It's hard to describe my current job. I type graphics for live, televised sporting events. The best way I can think of to explain what I do is this: When you watch a game on TV and see a statistic on the screen describing what the player or team has been doing that night or that season or in history, I'm one of the people who types that stuff. Does that make sense? I run two different kinds of graphics machines, depending on the network and the show. They are the Chyron Duet and the Vizrt. The next time you see a Yankees game, think of me when a graphic that says "Derek Jeter is 1 for 2 with an RBI Double" appears on the screen.
I'm a freelancer, so I work for whomever calls. Since I've been doing this for quite some time (12 years now), I have a routine from season to season: College basketball for ESPN in the winter; Yankees and Mets home games (not all of them) for the YES Network and SNY, respectively, in the spring and summer; ESPN's coverage of the College World Series in June (where I am at this moment); Little League World Series for ABC/ESPN in August; college football in the fall (except this coming season due to a 5-week trip to Japan).
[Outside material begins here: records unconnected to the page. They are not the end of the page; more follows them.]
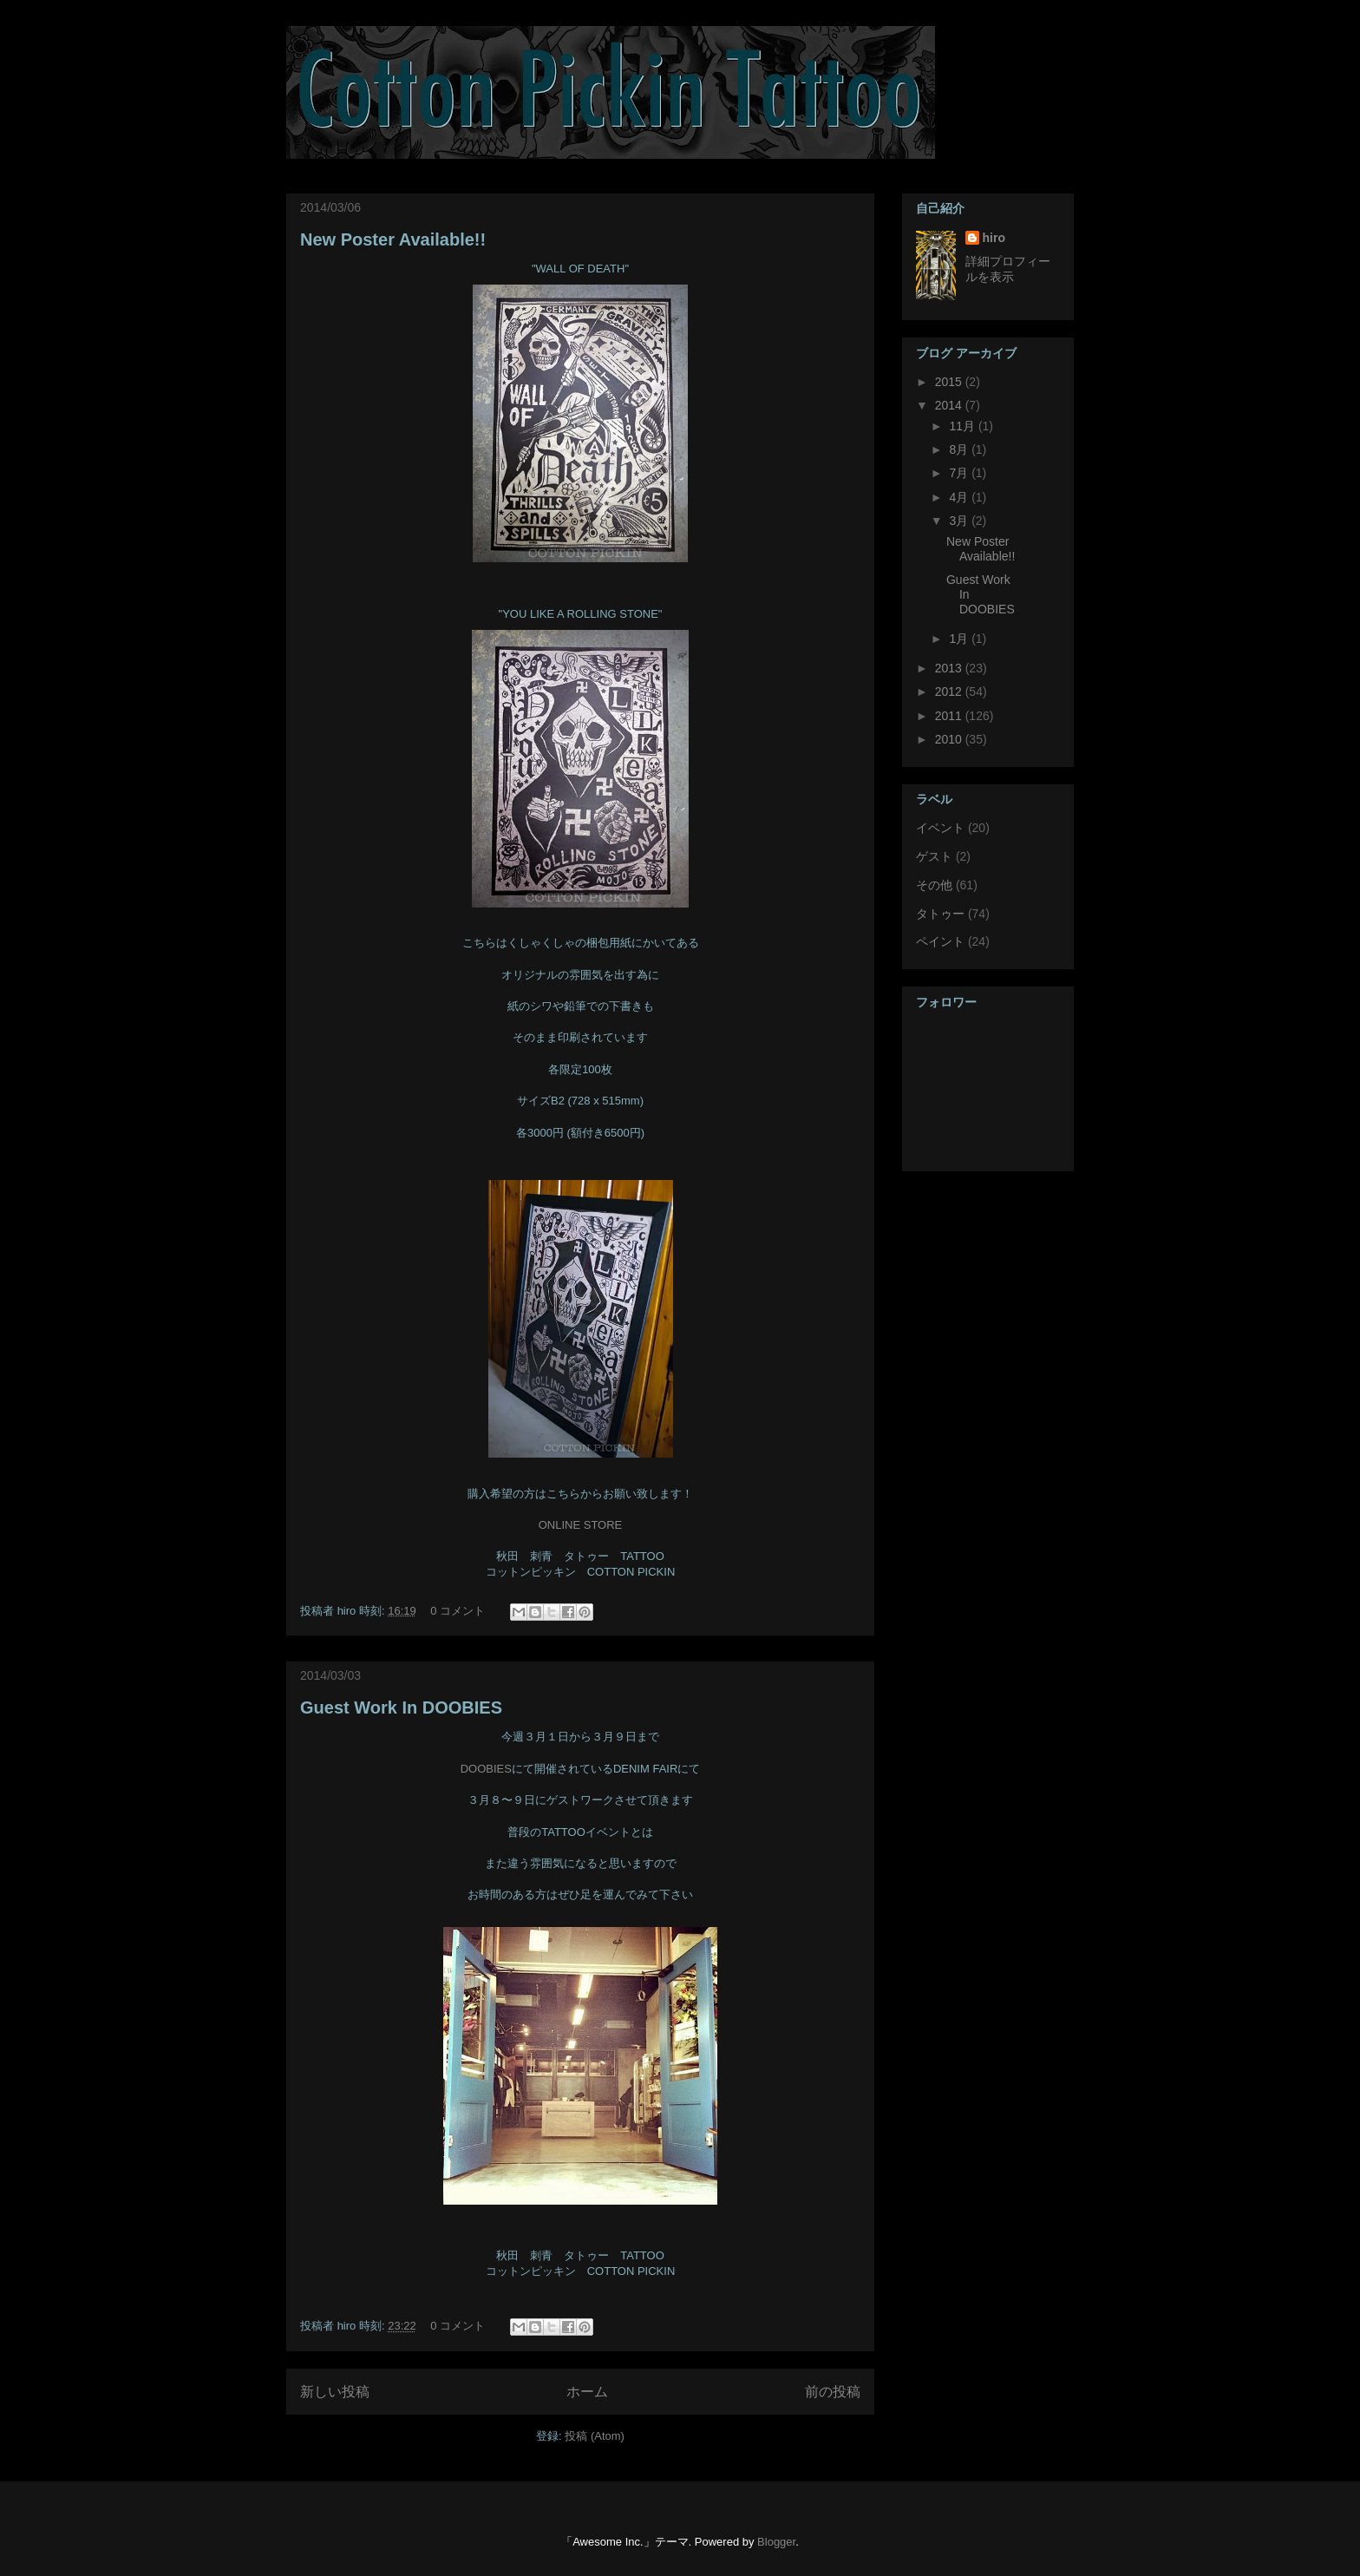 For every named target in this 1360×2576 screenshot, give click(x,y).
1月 (960, 639)
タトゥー (940, 914)
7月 (960, 473)
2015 (950, 382)
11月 (963, 426)
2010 (950, 739)
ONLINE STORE (581, 1524)
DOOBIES (486, 1768)
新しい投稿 (334, 2391)
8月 (960, 449)
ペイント (940, 941)
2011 (950, 716)
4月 (960, 497)
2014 (950, 405)
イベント (940, 828)
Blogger (776, 2541)
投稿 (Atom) (594, 2435)
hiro (994, 238)
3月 (960, 521)
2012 (950, 691)
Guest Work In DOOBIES (401, 1707)
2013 (950, 668)
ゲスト (934, 856)
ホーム (587, 2391)
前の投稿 (832, 2391)
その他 (934, 885)
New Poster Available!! (393, 239)
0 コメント (457, 1610) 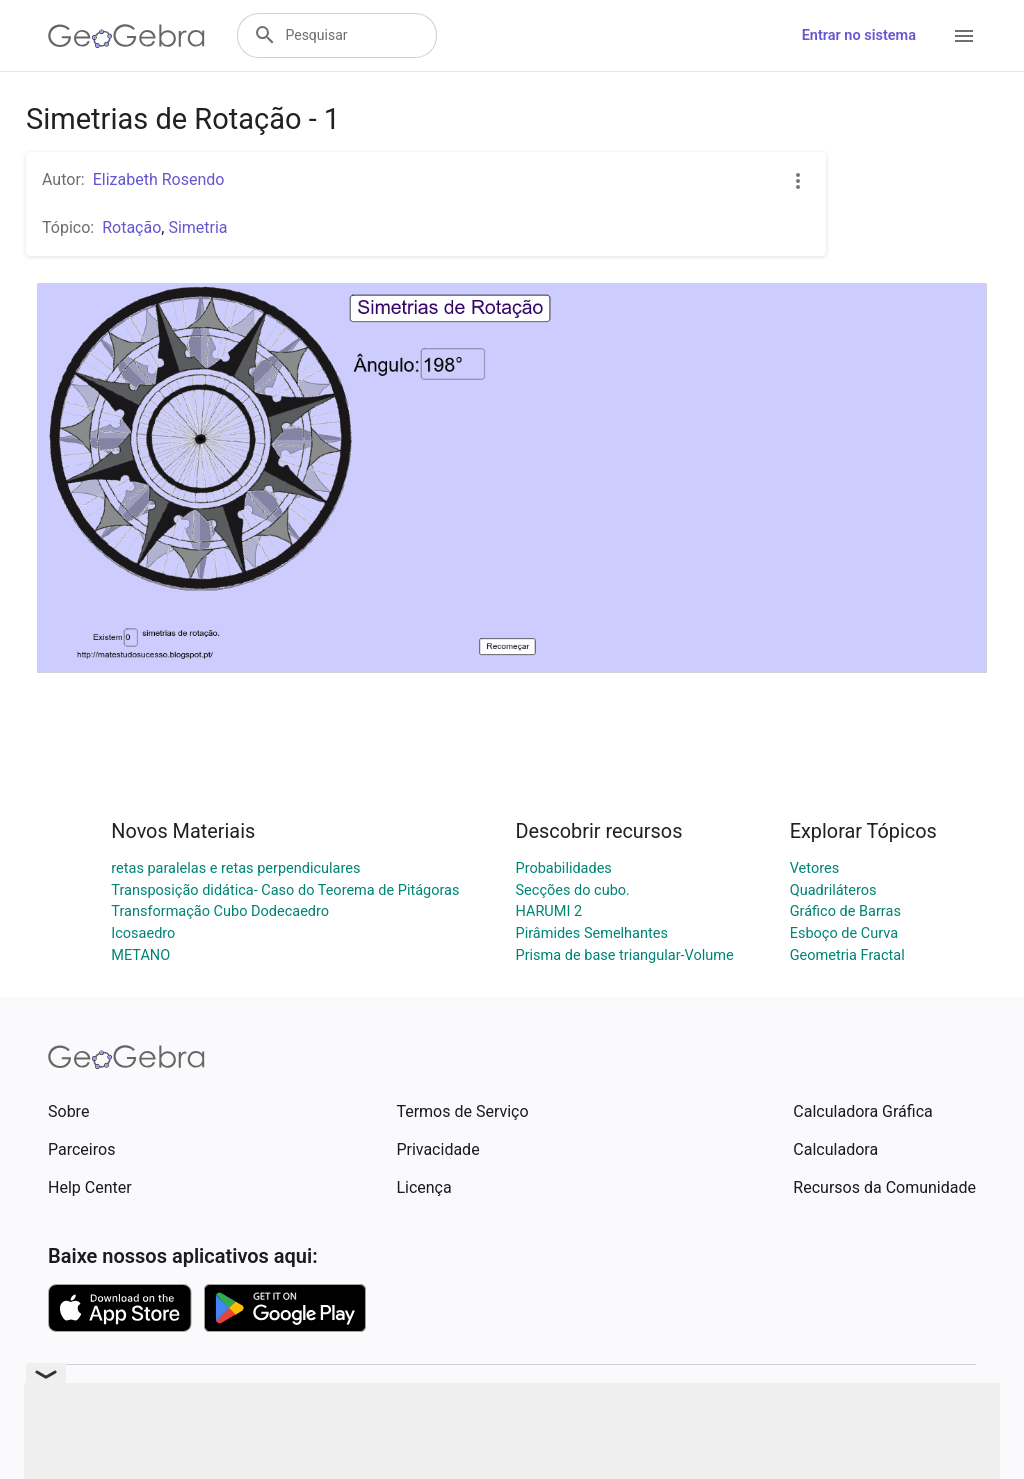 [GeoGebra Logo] (126, 36)
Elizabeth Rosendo (159, 179)
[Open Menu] (964, 36)
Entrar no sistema (859, 35) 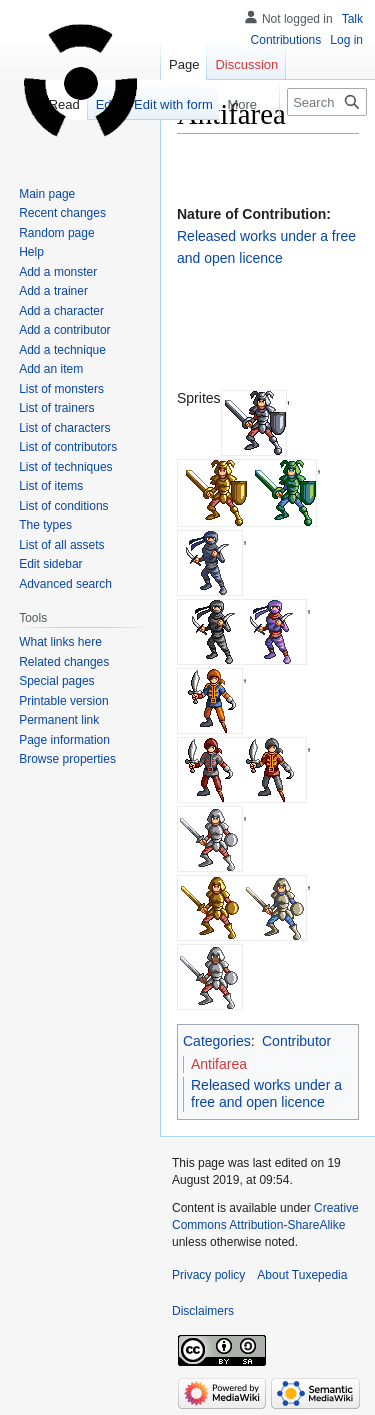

It's interesting work, especially for someone who loves sports like I do. I work the sports I know (basketball, football, baseball) and try to avoid the ones that baffle me (hockey, soccer). There's a lot of travel during the fall and winter, but having the Yankees and Mets lets me stay home for most of the summer.
So here's the usual setup for a game. I sit next to my font coordinator, also known as the associate producer, who does all of the research before game. The producer and sometimes the announcers also make graphics requests as well. My job is to type all of the information, make sure everything is spelled correctly and looks nice on the screen, and recall the pre-built graphics in a timely fashion. Speed and accuracy are key. During the game I listen to my AP, the stats guy, the director, the producer, and the announcers. Based on what's going on in the game, we call up graphics we've already built, or we type new ones on the fly. As slow a game as baseball appears to be, there's a lot going on for us.